What you should do –
Give again, word for word, each line below starting at the one that contains "Show me where 'liver' is." and ending at the one that contains "Look at this image. Outline".

┌─ Records for the task

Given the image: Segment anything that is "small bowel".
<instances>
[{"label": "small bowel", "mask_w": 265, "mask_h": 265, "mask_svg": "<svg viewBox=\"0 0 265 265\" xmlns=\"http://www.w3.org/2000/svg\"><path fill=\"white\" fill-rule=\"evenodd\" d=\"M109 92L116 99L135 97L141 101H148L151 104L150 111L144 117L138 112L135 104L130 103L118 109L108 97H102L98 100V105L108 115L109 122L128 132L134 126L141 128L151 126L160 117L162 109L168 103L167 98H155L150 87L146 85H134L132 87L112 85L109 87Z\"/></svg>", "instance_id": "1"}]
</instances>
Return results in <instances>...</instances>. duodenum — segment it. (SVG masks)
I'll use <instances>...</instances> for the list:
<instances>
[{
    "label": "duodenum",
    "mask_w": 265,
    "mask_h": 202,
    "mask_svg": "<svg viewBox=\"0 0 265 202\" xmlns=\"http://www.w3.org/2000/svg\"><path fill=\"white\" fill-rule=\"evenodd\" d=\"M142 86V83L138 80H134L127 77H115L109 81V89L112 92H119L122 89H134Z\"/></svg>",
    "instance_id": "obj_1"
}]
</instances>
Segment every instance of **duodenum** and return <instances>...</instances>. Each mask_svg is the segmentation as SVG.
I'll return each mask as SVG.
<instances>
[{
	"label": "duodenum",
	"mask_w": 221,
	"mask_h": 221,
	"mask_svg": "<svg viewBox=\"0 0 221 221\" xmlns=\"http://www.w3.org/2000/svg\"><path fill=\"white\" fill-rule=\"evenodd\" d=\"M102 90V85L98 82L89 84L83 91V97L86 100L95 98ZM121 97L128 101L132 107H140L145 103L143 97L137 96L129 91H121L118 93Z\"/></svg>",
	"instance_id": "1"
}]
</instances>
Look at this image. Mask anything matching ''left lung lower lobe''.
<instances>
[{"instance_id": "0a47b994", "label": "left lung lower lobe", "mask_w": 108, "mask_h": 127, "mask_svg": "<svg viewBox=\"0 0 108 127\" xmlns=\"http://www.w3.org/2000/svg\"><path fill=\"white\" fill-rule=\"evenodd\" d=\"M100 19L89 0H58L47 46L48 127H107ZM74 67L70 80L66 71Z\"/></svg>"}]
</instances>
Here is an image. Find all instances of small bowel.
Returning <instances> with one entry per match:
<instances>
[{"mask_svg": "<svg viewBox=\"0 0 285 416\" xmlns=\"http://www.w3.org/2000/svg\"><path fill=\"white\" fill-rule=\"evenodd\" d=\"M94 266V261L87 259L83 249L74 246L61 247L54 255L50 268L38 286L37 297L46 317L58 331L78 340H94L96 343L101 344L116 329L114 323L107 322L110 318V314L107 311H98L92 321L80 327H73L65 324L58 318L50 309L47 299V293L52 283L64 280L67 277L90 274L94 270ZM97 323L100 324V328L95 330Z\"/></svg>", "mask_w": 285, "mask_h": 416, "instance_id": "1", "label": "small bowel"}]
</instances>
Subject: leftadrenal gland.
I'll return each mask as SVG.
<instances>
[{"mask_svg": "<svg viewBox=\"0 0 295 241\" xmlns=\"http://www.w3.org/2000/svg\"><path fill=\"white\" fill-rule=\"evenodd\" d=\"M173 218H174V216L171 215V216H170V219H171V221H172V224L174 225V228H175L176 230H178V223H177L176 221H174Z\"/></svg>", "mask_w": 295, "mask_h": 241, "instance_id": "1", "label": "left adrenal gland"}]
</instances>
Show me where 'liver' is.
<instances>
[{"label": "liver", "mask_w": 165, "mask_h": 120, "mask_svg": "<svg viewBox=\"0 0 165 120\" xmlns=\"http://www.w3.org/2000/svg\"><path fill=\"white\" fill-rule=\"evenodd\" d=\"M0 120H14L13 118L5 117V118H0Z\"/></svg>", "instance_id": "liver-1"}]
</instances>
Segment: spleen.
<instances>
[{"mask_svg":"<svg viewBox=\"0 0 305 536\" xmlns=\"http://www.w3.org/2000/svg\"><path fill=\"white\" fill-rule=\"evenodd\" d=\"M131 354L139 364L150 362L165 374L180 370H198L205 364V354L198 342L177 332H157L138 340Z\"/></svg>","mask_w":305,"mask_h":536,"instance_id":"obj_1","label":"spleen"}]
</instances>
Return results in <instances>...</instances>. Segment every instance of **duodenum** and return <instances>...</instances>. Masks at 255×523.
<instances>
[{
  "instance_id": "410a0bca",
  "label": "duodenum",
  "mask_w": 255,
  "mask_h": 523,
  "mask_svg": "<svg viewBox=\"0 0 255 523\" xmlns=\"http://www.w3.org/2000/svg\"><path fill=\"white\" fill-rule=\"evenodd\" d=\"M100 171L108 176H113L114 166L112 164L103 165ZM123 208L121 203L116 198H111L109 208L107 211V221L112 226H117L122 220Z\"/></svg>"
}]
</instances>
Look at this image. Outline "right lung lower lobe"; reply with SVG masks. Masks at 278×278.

└─
┌─ Records for the task

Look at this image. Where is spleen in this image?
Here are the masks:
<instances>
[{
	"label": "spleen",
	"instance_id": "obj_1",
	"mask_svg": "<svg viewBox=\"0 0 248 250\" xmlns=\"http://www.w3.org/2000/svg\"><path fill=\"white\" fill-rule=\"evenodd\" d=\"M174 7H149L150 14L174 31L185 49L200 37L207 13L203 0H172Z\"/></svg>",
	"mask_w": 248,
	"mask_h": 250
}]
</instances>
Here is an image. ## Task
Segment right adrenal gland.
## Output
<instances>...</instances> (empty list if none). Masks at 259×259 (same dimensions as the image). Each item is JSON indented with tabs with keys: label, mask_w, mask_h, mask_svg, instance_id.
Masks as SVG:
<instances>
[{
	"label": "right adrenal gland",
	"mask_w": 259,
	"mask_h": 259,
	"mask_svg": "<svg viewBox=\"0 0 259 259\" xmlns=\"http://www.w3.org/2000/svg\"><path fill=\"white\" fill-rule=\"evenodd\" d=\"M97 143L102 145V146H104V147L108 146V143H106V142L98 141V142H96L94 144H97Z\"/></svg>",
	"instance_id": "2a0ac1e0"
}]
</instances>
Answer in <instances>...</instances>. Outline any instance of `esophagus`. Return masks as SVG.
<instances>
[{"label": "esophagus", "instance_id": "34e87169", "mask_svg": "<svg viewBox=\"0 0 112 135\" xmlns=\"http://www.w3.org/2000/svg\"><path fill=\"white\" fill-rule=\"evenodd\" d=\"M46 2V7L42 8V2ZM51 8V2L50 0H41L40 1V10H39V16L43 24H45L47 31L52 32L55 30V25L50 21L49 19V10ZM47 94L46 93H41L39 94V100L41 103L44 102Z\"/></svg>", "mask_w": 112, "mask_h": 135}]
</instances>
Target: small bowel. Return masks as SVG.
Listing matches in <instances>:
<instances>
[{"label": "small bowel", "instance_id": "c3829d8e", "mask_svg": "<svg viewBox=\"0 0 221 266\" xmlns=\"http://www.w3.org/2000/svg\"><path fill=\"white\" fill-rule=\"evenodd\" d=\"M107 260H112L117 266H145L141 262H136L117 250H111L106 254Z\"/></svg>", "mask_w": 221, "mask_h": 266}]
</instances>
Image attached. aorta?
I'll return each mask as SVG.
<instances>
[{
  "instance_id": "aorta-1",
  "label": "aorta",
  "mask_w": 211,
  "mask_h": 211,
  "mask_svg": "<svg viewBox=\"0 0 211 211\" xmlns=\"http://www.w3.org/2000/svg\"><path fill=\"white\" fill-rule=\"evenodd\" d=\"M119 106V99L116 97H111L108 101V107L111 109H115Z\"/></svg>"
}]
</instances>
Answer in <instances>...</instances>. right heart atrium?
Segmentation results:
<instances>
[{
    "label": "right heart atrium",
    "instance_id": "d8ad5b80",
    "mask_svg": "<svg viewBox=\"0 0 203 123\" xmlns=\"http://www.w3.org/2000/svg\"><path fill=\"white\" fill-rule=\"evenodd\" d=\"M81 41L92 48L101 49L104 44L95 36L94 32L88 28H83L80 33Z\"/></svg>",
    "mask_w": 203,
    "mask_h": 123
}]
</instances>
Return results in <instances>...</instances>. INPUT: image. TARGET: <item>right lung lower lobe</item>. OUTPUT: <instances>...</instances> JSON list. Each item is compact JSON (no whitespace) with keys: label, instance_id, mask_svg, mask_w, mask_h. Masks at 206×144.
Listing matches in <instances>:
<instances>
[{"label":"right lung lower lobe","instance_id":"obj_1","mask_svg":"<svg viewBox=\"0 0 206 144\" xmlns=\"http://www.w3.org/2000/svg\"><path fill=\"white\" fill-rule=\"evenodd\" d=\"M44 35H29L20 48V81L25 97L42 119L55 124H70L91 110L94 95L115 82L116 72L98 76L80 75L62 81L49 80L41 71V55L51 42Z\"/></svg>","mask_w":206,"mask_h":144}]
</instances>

└─

Your response –
Show me where 'liver' is.
<instances>
[{"label": "liver", "mask_w": 165, "mask_h": 120, "mask_svg": "<svg viewBox=\"0 0 165 120\" xmlns=\"http://www.w3.org/2000/svg\"><path fill=\"white\" fill-rule=\"evenodd\" d=\"M0 120H14L13 118L5 117V118H0Z\"/></svg>", "instance_id": "liver-1"}]
</instances>
Segment: spleen.
<instances>
[{"mask_svg":"<svg viewBox=\"0 0 305 536\" xmlns=\"http://www.w3.org/2000/svg\"><path fill=\"white\" fill-rule=\"evenodd\" d=\"M131 354L139 364L150 362L165 374L180 370H198L205 364V354L198 342L177 332H157L138 340Z\"/></svg>","mask_w":305,"mask_h":536,"instance_id":"obj_1","label":"spleen"}]
</instances>
Return results in <instances>...</instances>. Segment every instance of **duodenum** and return <instances>...</instances>. Masks at 255×523.
<instances>
[{
  "instance_id": "410a0bca",
  "label": "duodenum",
  "mask_w": 255,
  "mask_h": 523,
  "mask_svg": "<svg viewBox=\"0 0 255 523\" xmlns=\"http://www.w3.org/2000/svg\"><path fill=\"white\" fill-rule=\"evenodd\" d=\"M100 171L108 176H113L114 166L112 164L103 165ZM123 208L121 203L116 198H111L109 208L107 211V221L112 226H117L122 220Z\"/></svg>"
}]
</instances>
Look at this image. Outline "right lung lower lobe"; reply with SVG masks. Masks at 278×278.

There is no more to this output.